Transcribed page contents:

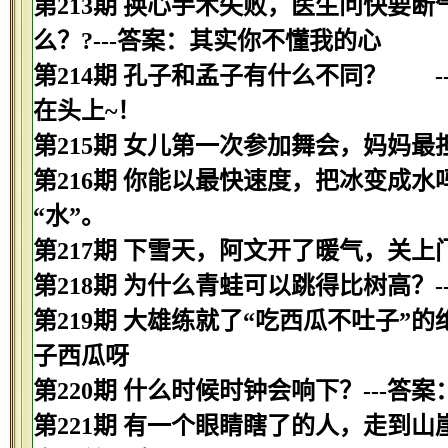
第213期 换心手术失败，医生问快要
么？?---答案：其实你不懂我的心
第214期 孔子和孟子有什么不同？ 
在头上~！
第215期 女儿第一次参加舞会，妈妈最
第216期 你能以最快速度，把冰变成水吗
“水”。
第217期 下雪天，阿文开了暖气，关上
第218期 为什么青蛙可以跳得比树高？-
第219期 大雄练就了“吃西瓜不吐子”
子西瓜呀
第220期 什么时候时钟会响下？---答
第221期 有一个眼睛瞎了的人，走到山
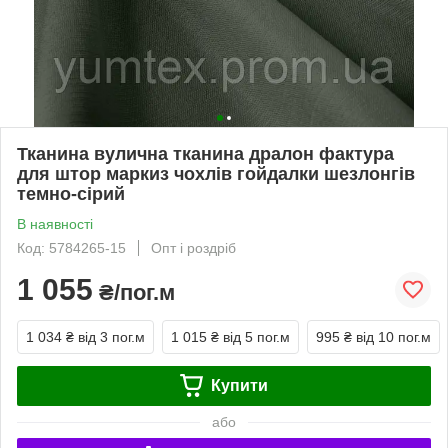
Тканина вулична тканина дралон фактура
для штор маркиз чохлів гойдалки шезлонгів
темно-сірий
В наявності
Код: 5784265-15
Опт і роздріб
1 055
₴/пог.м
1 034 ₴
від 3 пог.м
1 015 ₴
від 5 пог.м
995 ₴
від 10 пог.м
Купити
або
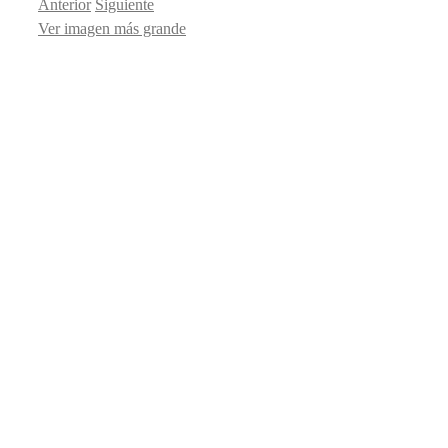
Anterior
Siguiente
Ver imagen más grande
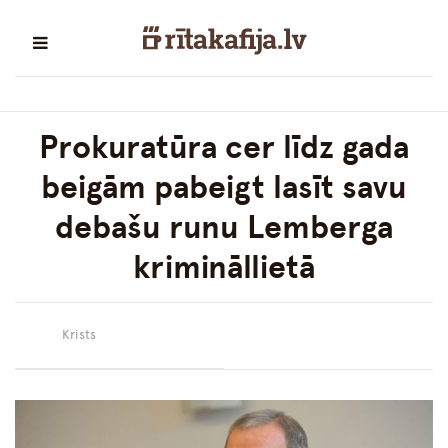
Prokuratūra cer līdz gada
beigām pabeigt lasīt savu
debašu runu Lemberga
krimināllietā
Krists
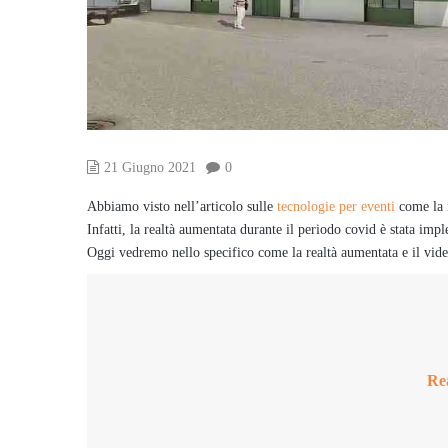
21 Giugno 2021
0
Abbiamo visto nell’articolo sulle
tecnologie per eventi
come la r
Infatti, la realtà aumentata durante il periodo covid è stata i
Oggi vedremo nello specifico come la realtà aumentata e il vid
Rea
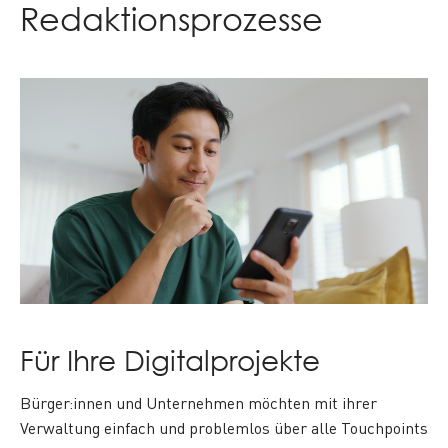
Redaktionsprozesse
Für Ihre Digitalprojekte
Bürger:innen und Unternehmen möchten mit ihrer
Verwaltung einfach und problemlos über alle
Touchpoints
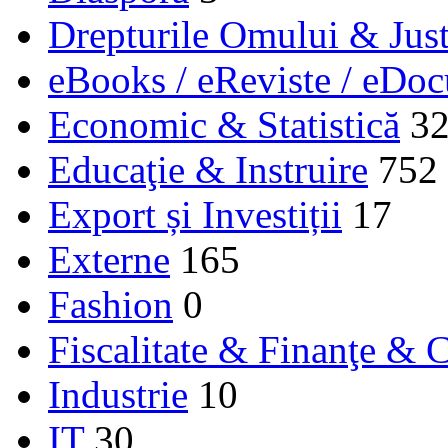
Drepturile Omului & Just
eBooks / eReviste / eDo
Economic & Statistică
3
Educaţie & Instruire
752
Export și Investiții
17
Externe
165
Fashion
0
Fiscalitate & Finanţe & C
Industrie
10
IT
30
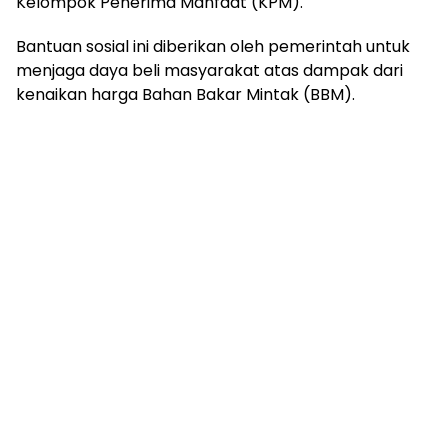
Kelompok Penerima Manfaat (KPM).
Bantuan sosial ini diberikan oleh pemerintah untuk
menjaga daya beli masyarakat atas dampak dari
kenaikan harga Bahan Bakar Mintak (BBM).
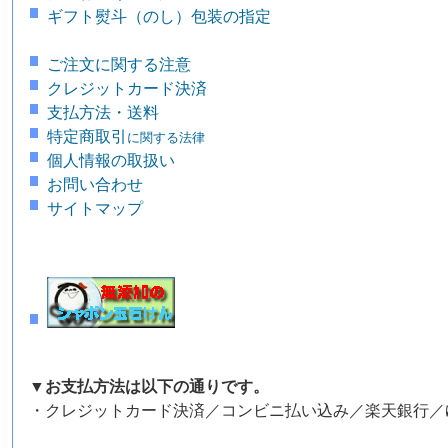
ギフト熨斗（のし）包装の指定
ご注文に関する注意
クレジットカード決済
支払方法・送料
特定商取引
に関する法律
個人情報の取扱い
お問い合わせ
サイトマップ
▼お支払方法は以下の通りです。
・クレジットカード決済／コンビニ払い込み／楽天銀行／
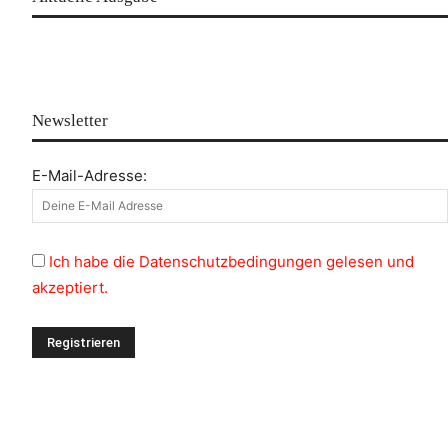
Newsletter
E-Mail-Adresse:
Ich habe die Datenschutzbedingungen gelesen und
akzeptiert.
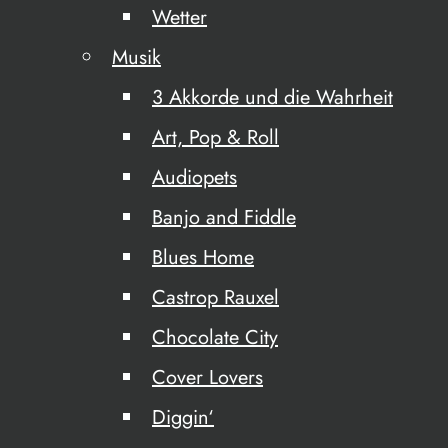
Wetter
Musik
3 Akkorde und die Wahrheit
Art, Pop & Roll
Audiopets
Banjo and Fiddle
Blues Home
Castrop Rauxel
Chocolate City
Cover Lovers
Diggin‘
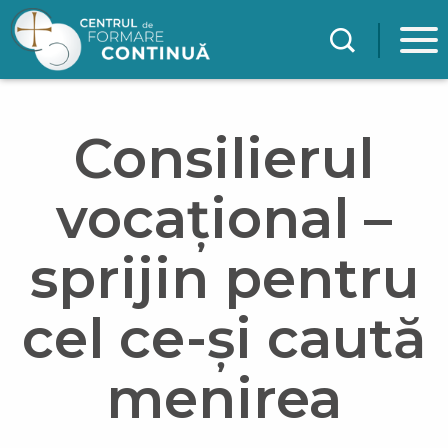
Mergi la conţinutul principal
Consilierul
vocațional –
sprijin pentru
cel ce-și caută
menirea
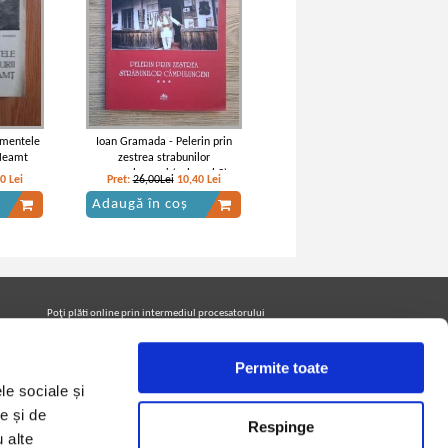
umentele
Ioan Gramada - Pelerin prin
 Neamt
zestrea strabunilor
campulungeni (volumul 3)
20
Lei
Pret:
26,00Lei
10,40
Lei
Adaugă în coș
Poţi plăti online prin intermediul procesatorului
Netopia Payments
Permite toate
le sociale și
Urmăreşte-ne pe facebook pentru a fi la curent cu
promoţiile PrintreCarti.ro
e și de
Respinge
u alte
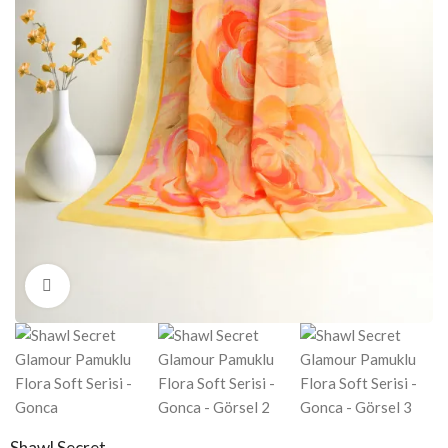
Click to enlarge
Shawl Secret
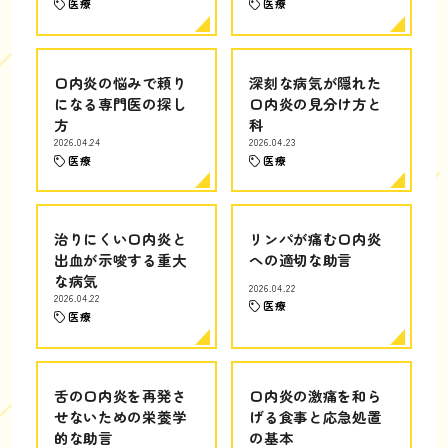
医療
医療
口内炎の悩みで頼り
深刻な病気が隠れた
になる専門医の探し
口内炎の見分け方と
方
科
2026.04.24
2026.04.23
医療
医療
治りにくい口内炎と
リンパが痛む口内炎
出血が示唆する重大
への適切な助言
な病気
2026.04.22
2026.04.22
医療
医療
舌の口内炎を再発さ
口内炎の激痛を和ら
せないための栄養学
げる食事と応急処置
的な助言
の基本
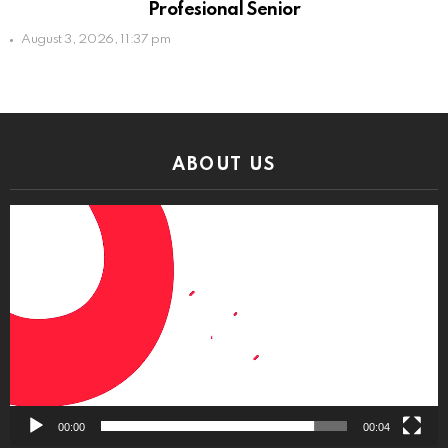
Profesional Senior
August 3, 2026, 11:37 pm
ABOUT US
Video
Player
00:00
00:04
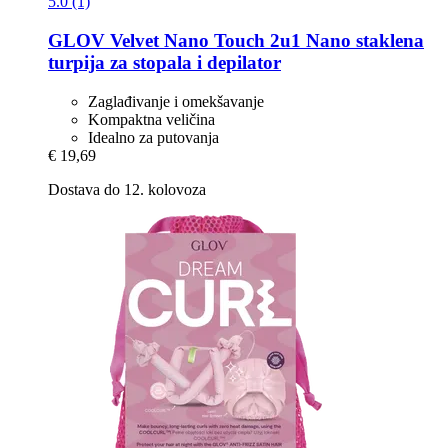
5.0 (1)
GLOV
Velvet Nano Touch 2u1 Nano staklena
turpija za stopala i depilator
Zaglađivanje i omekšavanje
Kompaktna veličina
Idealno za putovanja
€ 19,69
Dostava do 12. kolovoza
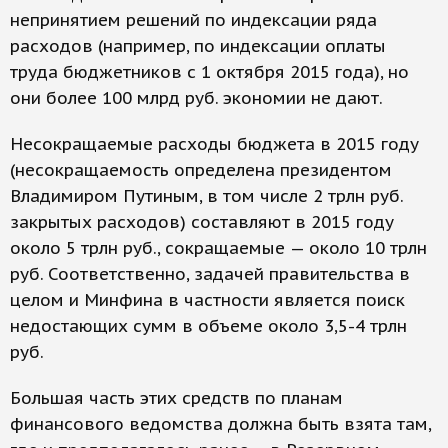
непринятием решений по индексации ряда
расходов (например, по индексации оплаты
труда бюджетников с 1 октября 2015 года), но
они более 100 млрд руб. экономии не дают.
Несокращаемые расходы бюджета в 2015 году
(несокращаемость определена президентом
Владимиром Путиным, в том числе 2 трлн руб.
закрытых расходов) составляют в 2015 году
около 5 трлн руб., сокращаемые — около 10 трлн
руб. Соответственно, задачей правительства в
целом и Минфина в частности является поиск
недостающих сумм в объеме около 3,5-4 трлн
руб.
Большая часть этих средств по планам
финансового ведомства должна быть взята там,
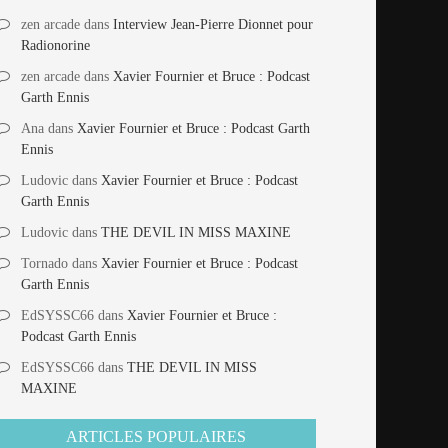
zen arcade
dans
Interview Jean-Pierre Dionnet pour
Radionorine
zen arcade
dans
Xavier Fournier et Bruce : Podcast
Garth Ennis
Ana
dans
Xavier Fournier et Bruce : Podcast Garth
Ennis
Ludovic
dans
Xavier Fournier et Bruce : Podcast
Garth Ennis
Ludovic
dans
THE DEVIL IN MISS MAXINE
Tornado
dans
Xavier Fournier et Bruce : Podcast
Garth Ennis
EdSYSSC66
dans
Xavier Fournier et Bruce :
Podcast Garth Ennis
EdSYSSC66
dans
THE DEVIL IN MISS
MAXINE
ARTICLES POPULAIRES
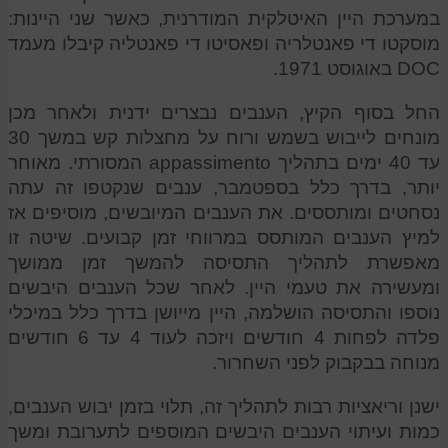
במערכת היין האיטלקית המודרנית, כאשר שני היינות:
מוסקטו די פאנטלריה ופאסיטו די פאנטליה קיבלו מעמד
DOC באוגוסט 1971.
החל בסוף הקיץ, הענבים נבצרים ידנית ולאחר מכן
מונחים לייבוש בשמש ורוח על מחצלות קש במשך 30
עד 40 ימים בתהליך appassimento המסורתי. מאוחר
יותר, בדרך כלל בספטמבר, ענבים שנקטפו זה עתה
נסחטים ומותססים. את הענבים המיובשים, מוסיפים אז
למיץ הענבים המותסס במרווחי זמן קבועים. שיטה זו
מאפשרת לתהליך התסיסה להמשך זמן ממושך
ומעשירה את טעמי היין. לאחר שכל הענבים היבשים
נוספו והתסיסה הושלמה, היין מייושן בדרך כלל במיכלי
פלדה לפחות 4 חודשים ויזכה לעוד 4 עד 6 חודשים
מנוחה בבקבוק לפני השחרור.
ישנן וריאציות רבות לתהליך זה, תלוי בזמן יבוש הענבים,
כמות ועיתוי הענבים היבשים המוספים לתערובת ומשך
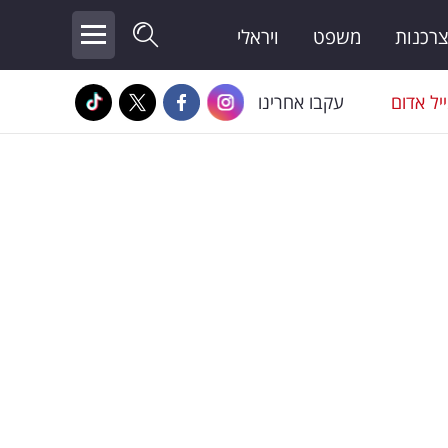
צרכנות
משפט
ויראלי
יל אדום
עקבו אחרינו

Task prompt: What is the number of lines in the entries that include the string "трлн"? Reply with that number alone.

Task response: 3